If this cup-size proposal really threatened important personal liberties, I would oppose it.
Why are this policy's supporters undermining its political prospects by making it out to be more than it is? There is no ban.
What ban?
My version: Bloomberg has proposed a cup-size restriction for selected soda sales in restaurants, movie theaters, and vending carts.
You may agree or disagree with this proposed rule. All I want to say is that trying out the rule has some merit. There is a large literature showing that our brains mis-estimate the food energy content in large beverages, and our bodies physiologically mis-regulate liquid Calories. Quite possibly, people will get as much -- maybe even more -- utility or satisfaction from a smaller cup. Quite possibly, a smaller cup will be as profitable for NYC businesses. Quite possibly, this rule offers a modest public health benefit at reasonably low cost in terms of money and personal well-being. All of these possibilities are eminently testable. I think it would be great to see NYC try out this policy on a pilot basis, and do a high-quality study showing the impact on health and economic outcomes. Pursuing this pilot is a sober and sensible proposal.
If the pilot succeeds in promoting public health with few harmful side-effects for businesses and customer satisfaction, I would favor it.
I am not surprised that right-wing critics have gone all Defcon 1 about this proposal. They say this proposal will cause a loss of liberty. Puh-lease. We are talking about the difference between a 12-oz and a 20-oz cup of soda in a movie theater. We have a thousand personal liberties to worry about long before I will start to worry about the right to a particular soda cup size.
What really surprises me is that progressive supporters of the rule endorse the right-wing narrative about how this proposal will affect liberty. What do I mean? Consider Mark Bittman's column at the NYT this week:
On a more personal level, we hear things like, “if people want to be obese, that’s their prerogative.”Certainly. And if people want to ride motorcycles without helmets or smoke cigarettes that’s their prerogative, too. But it’s the nanny-state’s prerogative to protect the rest of us from their idiotic behavior.... To (loosely) paraphrase Oliver Wendell Holmes, your right to harm yourself stops when I have to pay for it. And just as we all pay for the ravages of smoking, we all pay for the harmful effects of Coke, Snapple and Gatorade.In essense, Mark Bittman agrees with conservative critics that the cup-size rule is part of a broader agenda to forbid personal choices that could make us fat. Bittman says it is okay for the government to take away our liberty to make such choices, because we share the same insurance risk pools, so one person's medical costs affect another person's taxes and insurance premiums.
I don't think shared risk pools should give policy-makers the right to ignore personal choices cavalierly.
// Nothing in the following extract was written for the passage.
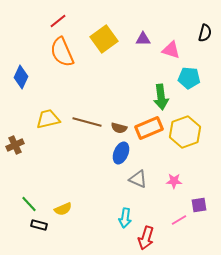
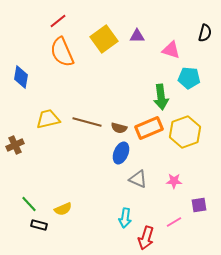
purple triangle: moved 6 px left, 3 px up
blue diamond: rotated 15 degrees counterclockwise
pink line: moved 5 px left, 2 px down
When describing sensible public policies that override personal choices, I would not toss in the term "nanny-state." Unlike "Yankee Doodle" and "queer," there are poor prospects for converting "nanny-state" or "ban" from a term of insult to a term of praise. A key feature of obesity policy is that many individuals themselves recognize that their short-term impulses are contradicting their own true long-term desires for health and satisfaction and good food and drink. The NYC proposal may better serve the long-term desires of most people most of the time.
If this cup-size proposal really threatened important personal liberties, I would oppose it.
Why are this policy's supporters undermining its political prospects by making it out to be more than it is? There is no ban.